EAST RUTHERFORD, N.J. (AP)--Ryan Fitzpatrick is so close you could tug on the New York Jets quarterback's beard and wish him luck.
Better look out, or you'll be run over by some of those big offensive lineman making their way out to the field.
Well, not in reality, but virtual reality. It's all part of a unique experience--"Jets Virtual Sideline"--the team is working on giving to their fans through some cutting-edge technology.
"Man, it's cool," said fan Phil Dinhofer of Merrick, New York. "It's the wave of the future."
The Jets certainly think that's the case.
Using virtual reality technology from STRIVR Labs, the team conducted a beta test at MetLife Stadium during six home games so far this season. Wearing headphones and Oculus goggles, fans have a choice of six experiences: running out to the field with the team (the most popular); taking part in the coin toss; being on field for the national anthem; standing on the sideline during a touchdown catch by Brandon Marshall; participating in a Flight Crew performance; or being in the crowd for the J-E-T-S chant.
You get 360-degree views and the sounds are vivid, making you feel as though you're right in the middle of the action. It seems like something straight out of "Star Wars."
"Oh, it's great," a smiling Dinhofer said. "I was ready to join the cheerleaders and do the dance."
The Jets purchased the STRIVR technology in the spring and began using it during training camp for on-field drills. Several NFL and college teams have done the same, helping quarterbacks, in particular, train and improve performance by providing a complete field of vision from practices.
"The impetus was the football team," Jets President Neil Glat said. "But we always had in the back of our mind when the decision was made to buy it that we think there's a fan opportunity here as well."
The Jets began filming game day footage during preseason home games in August, using high-tech cameras in various spots.

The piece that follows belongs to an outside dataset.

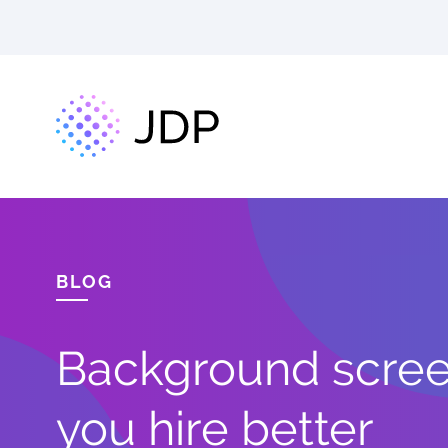
BLOG
Background screen
you hire better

"We kind of worked out the kinks using it for football and figuring out what are the best ways to shoot things and cut things and how fast we could turn it around," said Tim Tubito, the team's video director. "And then, it kind of opened up to where are the areas where we can use it on game day to really give the fans a different type of experience?"
The team ran its first test in MetLife Stadium's Commissioners Club during the home opener--and it was a hit. The Jets have also given sneak peeks to fans at other locations, including the Coaches Club during pregame.

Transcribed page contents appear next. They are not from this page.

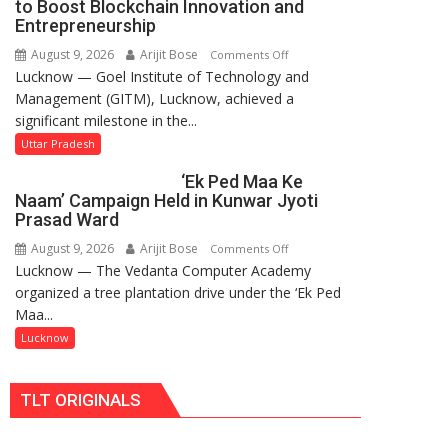
to Boost Blockchain Innovation and
for
Entrepreneurship
Makeover,
August 9, 2026
Arijit Bose
on
Comments Off
Road
Lucknow — Goel Institute of Technology and
GITM
to
Management (GITM), Lucknow, achieved a
Signs
be
significant milestone in the...
MoU
Built
with
Uttar Pradesh
in
IIM
Faizullaganj
‘Ek Ped Maa Ke
Lucknow
Second
Naam’ Campaign Held in Kunwar Jyoti
Enterprise
Ward
Prasad Ward
Incubation
as
August 9, 2026
Arijit Bose
on
Comments Off
Centre
MLA
Lucknow — The Vedanta Computer Academy
‘Ek
to
Performs
organized a tree plantation drive under the ‘Ek Ped
Ped
Boost
Bhoomi
Maa...
Maa
Blockchain
Pujan
Ke
Lucknow
Innovation
Naam’
and
Campaign
Entrepreneurship
TLT ORIGINALS
Held
in
Kunwar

"People's first reaction is just the coolness factor," said Seth Rabinowitz, the team's senior vice president of marketing and fan engagement. "You've never seen this before, so there's a 'wow' factor. We're still getting a lot of different feedback on what people really want. Do they want to do just a minute, just like a little thrill ride? Or, do they want to do a longer form?"
The team is exploring several options on how to most effectively use the technology before it officially rolls it out. The Jets want to completely learn what the technology can do from a fan experience standpoint, what operation issues are involved and what the fans like.

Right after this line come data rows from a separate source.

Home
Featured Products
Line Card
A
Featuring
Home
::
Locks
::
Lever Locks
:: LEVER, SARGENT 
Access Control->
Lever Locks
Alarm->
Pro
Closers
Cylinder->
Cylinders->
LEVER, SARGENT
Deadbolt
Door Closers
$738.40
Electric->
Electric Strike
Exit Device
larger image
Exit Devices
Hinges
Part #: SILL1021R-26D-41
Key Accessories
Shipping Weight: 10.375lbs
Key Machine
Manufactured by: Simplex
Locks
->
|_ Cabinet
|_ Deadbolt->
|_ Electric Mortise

It could end up becoming a 10-minute attraction, something in the offseason for fans clamoring for football, used in various areas of the stadium before games -; or, all of the above.
"I'd say the short-term vision is an enhancement to a segment of fans at the stadium," Glat said. "That's, to me, No. 1. No. 2 is probably something in and around the offseason. And then, we'll see where we go from there. To me, it's how do we make it better when you're coming out to the stadium?"
The technology is constantly evolving and could potentially someday be run on a hand-held device instead of a laptop.
"I think you'll see this a lot in the mainstream consumer marketplace, like video games and other things," Rabinowitz said. "You're going to start to see it very quickly and, by spring, it's going to be all the rage."
And, Jets fans will be able to reach out and--virtually--touch their favorite team.
"This is a walk-before-we-run thing because it's great for a handful of people to check out and get feedback," Glat said. "But if you really want to get hundreds and thousands of people through on game day and we're going to put our name on it, we want it to be really good."